▶ _Data section_
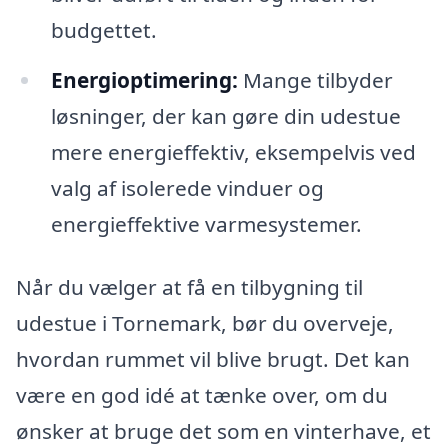
budgettet.
Energioptimering:
Mange tilbyder
løsninger, der kan gøre din udestue
mere energieffektiv, eksempelvis ved
valg af isolerede vinduer og
energieffektive varmesystemer.
Når du vælger at få en tilbygning til
udestue i Tornemark, bør du overveje,
hvordan rummet vil blive brugt. Det kan
være en god idé at tænke over, om du
ønsker at bruge det som en vinterhave, et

▶ _What you have to do_
Set out, exactly as written, the lines from the line with "energieffektive varmesystemer." to the last line of the records, inclusive, and only those lines.

▶ _Task response_
energieffektive varmesystemer.
Når du vælger at få en tilbygning til
udestue i Tornemark, bør du overveje,
hvordan rummet vil blive brugt. Det kan
være en god idé at tænke over, om du
ønsker at bruge det som en vinterhave, et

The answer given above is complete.